Le souci de pallier à une déficience sans courir le risque d’une surcharge toxique explique qu’on ait envisagé deux formes de démarche palliative. La première, particulièrement développée dans le cadre d’interventions à vaste échelle, repose sur le recours à des aliments enrichis, le vecteur d’enrichissement le plus souvent utilisé, notamment en gériatrie, étant la levure de bière. Le « sélégerme » répond à cette logique. Il n’a d’intérêt que chez les sujets « à risque » ou déficitaires, ce qui impose de procéder au préalable à tout achat à une mesure de son taux sanguin de sélénium, ou à défaut de l’employer uniquement sur de courtes périodes (2-3 mois, en espaçant les prises d’un trimestre).

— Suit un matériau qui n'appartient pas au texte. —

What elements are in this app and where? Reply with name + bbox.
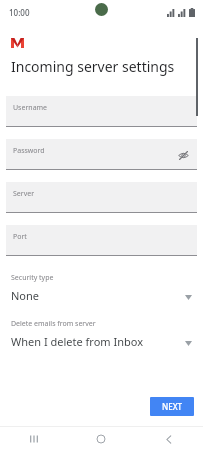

La supplémentation ou mieux la « complémentation » plus physiologique ( car pratiquée à dose moins importante que la première), constituent la seconde démarche envisagée, notamment lorsque l’inertie manifeste du patient, rétif à tout changement brusque de son alimentation (en particulier s’il rejette presque tous les produits animaux), entretient un déficit établi et néfaste. Mais contrairement à une pratique courante, il ne paraît pas justifié d’associer au sélénium d’autres anti-oxydants tels que les vitamines A ou E. En effet, même si tous sont des anti-oxydants, agissant parfois en synergie, le risque de déficit et les situations qui y contribuent n’ont aucun rapport. Les points d’impact cellulaires divergent également. En clair, la correction d’un déficit en sélénium mérite une démarche correctrice qui lui est propre, et n’a pas besoin d’être associée à la prise en « aveugle » de vitamines. On conseille alors de complémenter les sujets déficitaires avec du sélénium lié à des peptides, à des doses qui ne dépassent jamais trois fois les « apports recommandés » et sur de courtes périodes (moins de trois mois consécutifs). Et cette stratégie se double de conseils alimentaires avisés. Dans ce domaine, l’ingestion de compléments sans le conseil éclairé d’un spécialiste de la micronutrition peut s’avérer pire que de ne rien faire…
TABLEAU : TENEUR EN SELENIUM D’ALIMENTS USUELS (*).
> 100 µg/100 g : | 50 à 100 µg/100g : | < 50 µg/100 g : |
cèpe (1900), moules (290-360), saumon fumé (244), crevettes (230), huile d’olive (212), merlu (188), müesli (177, selon les marques) (**), lapin (165), sardine à l’huile (132). |
porc, thon (100), pain complet (100), bœuf, veau, huîtres (80-85), jambon (65). | pain de seigle (40), riz et pâtes cuites (30-50), autres aliments : mois de 20µg/100 g. |
(*) : En France, les apports journaliers conseillés sont de 50 µg/j pour les femmes et de 60 pour les hommes. Selon les études les plus récentes, les apports de 30% de nos concitoyens n’atteignent pas ces valeurs de sécurité.
(**) : valeur moyenne, pour les végétaux, qui masque de grandes fluctuations selon l’origine des ingrédients de base.